### Task instructions:
Each line from the one with "Mask every instance" to the final line of the data must be reproduced exactly, and no other line may appear.

### Available data:
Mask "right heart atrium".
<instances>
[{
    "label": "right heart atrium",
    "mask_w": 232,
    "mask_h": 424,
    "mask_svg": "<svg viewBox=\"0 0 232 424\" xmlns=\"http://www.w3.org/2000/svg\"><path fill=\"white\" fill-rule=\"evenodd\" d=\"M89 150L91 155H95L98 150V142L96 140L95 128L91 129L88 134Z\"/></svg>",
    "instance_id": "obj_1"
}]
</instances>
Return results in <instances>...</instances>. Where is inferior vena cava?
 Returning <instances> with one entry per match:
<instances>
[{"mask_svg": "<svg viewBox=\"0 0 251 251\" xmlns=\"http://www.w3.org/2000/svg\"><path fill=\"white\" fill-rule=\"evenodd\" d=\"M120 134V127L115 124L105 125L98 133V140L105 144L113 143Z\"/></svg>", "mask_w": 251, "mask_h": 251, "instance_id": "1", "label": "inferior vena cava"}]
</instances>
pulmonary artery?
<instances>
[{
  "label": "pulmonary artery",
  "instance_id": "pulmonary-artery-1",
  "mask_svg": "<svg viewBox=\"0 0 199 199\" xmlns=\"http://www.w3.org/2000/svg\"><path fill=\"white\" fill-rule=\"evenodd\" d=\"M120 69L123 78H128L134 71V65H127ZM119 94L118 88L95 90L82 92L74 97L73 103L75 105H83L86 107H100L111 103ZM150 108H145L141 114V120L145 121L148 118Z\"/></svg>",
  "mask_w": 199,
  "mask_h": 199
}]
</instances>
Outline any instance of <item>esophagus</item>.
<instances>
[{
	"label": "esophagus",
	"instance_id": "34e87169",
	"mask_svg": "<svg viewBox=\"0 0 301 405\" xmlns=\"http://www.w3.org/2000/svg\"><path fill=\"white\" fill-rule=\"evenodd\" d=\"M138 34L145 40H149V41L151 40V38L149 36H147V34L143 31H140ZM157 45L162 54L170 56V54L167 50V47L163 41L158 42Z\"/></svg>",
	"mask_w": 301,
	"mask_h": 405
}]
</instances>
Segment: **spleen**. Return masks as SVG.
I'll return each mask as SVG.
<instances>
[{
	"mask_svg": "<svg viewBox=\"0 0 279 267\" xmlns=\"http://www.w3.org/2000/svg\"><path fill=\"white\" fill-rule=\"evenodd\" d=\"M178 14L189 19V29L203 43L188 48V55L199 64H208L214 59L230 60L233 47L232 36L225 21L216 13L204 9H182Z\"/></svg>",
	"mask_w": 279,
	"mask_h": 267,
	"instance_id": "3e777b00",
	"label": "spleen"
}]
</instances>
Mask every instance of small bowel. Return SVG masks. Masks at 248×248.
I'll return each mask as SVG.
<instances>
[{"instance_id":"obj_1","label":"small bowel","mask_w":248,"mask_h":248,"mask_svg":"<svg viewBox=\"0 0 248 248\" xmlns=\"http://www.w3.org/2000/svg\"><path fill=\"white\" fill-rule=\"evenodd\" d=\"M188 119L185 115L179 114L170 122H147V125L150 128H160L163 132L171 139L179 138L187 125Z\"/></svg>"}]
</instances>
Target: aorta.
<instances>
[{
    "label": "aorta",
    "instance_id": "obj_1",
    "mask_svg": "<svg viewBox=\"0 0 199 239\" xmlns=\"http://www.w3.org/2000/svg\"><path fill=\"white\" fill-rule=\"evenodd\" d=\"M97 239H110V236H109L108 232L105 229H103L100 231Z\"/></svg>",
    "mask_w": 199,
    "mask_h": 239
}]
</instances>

### Result of the task:
Mask every instance of small bowel. Return SVG masks. Masks at 248×248.
I'll return each mask as SVG.
<instances>
[{"instance_id":"obj_1","label":"small bowel","mask_w":248,"mask_h":248,"mask_svg":"<svg viewBox=\"0 0 248 248\" xmlns=\"http://www.w3.org/2000/svg\"><path fill=\"white\" fill-rule=\"evenodd\" d=\"M188 119L185 115L179 114L170 122H147V125L150 128H160L163 132L171 139L179 138L187 125Z\"/></svg>"}]
</instances>
Target: aorta.
<instances>
[{
    "label": "aorta",
    "instance_id": "obj_1",
    "mask_svg": "<svg viewBox=\"0 0 199 239\" xmlns=\"http://www.w3.org/2000/svg\"><path fill=\"white\" fill-rule=\"evenodd\" d=\"M97 239H110V236H109L108 232L105 229H103L100 231Z\"/></svg>",
    "mask_w": 199,
    "mask_h": 239
}]
</instances>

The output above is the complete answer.